* [Dataset entries]:
● ● ● ● ● ● ●

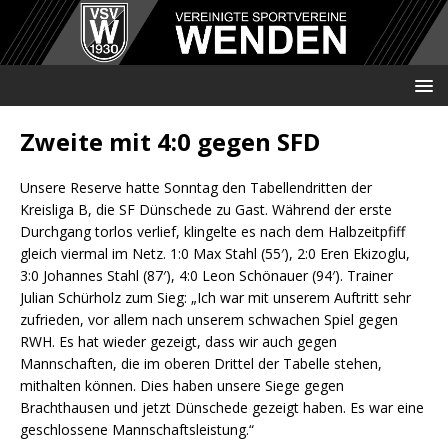
Zweite mit 4:0 gegen SFD
Unsere Reserve hatte Sonntag den Tabellendritten der
Kreisliga B, die SF Dünschede zu Gast. Während der erste
Durchgang torlos verlief, klingelte es nach dem Halbzeitpfiff
gleich viermal im Netz. 1:0 Max Stahl (55′), 2:0 Eren Ekizoglu,
3:0 Johannes Stahl (87′), 4:0 Leon Schönauer (94′). Trainer
Julian Schürholz zum Sieg: „Ich war mit unserem Auftritt sehr
zufrieden, vor allem nach unserem schwachen Spiel gegen
RWH. Es hat wieder gezeigt, dass wir auch gegen
Mannschaften, die im oberen Drittel der Tabelle stehen,
mithalten können. Dies haben unsere Siege gegen
Brachthausen und jetzt Dünschede gezeigt haben. Es war eine
geschlossene Mannschaftsleistung.“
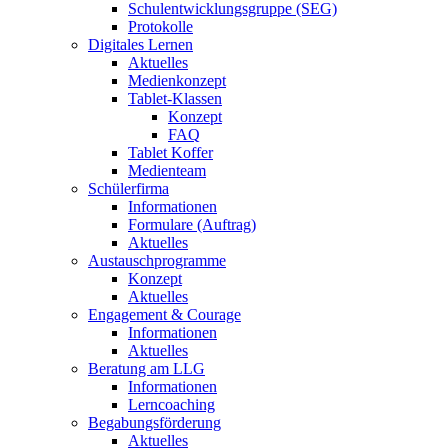
Schulentwicklungsgruppe (SEG)
Protokolle
Digitales Lernen
Aktuelles
Medienkonzept
Tablet-Klassen
Konzept
FAQ
Tablet Koffer
Medienteam
Schülerfirma
Informationen
Formulare (Auftrag)
Aktuelles
Austauschprogramme
Konzept
Aktuelles
Engagement & Courage
Informationen
Aktuelles
Beratung am LLG
Informationen
Lerncoaching
Begabungsförderung
Aktuelles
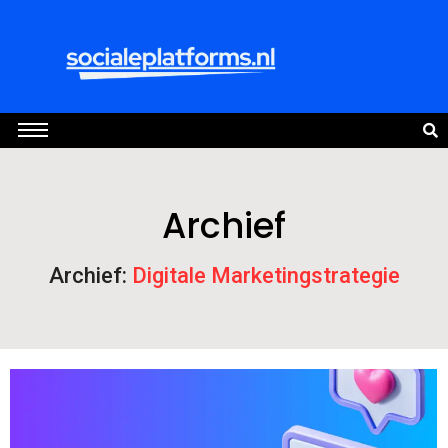
Archief
Archief:
Digitale Marketingstrategie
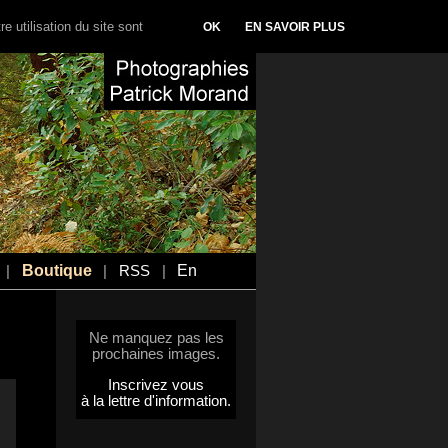
e utilisation du site sont
OK
EN SAVOIR PLUS
Boutique
En
|
|
RSS
|
Ne manquez pas les
prochaines images.
Inscrivez vous
à la lettre d'information.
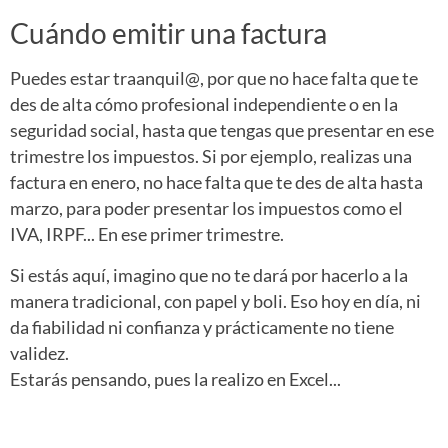
Cuándo emitir una factura
Puedes estar traanquil@, por que no hace falta que te
des de alta cómo profesional independiente o en la
seguridad social, hasta que tengas que presentar en ese
trimestre los impuestos. Si por ejemplo, realizas una
factura en enero, no hace falta que te des de alta hasta
marzo, para poder presentar los impuestos como el
IVA, IRPF... En ese primer trimestre.
Si estás aquí, imagino que no te dará por hacerlo a la
manera tradicional, con papel y boli. Eso hoy en día, ni
da fiabilidad ni confianza y prácticamente no tiene
validez.
Estarás pensando, pues la realizo en Excel...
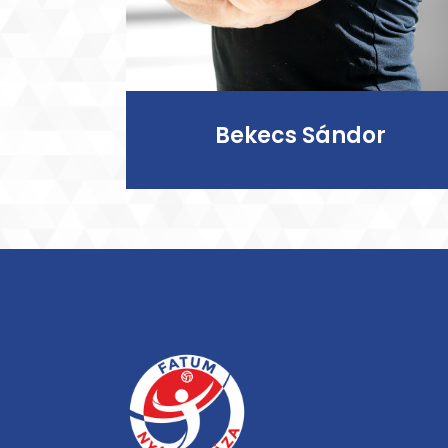
Bekecs Sándor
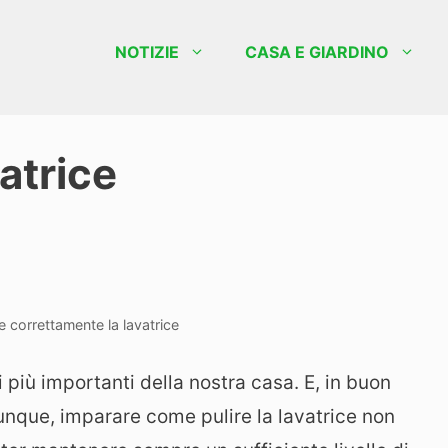
NOTIZIE
CASA E GIARDINO
atrice
re correttamente la lavatrice
 più importanti della nostra casa. E, in buon
unque, imparare come pulire la lavatrice non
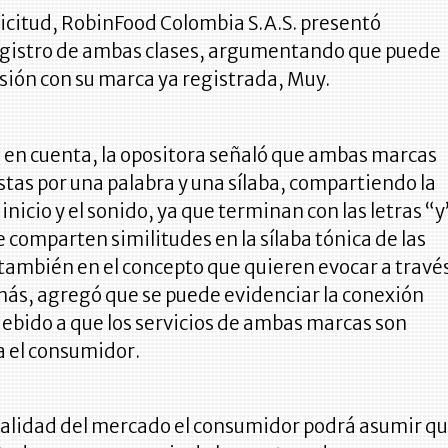
licitud, RobinFood Colombia S.A.S. presentó
registro de ambas clases, argumentando que puede
sión con su marca ya registrada, Muy.
 en cuenta, la opositora señaló que ambas marcas
as por una palabra y una sílaba, compartiendo la
inicio y el sonido, ya que terminan con las letras “y
ue comparten similitudes en la sílaba tónica de las
también en el concepto que quieren evocar a travé
más, agregó que se puede evidenciar la conexión
ebido a que los servicios de ambas marcas son
a el consumidor.
realidad del mercado el consumidor podrá asumir q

● ● ● ● ● ● ●

Repeat the lines from the one containing "a el consumidor." through the end of the listing, exactly and without any other lines; both ends are included.

* [Output for this task]:
a el consumidor.
realidad del mercado el consumidor podrá asumir q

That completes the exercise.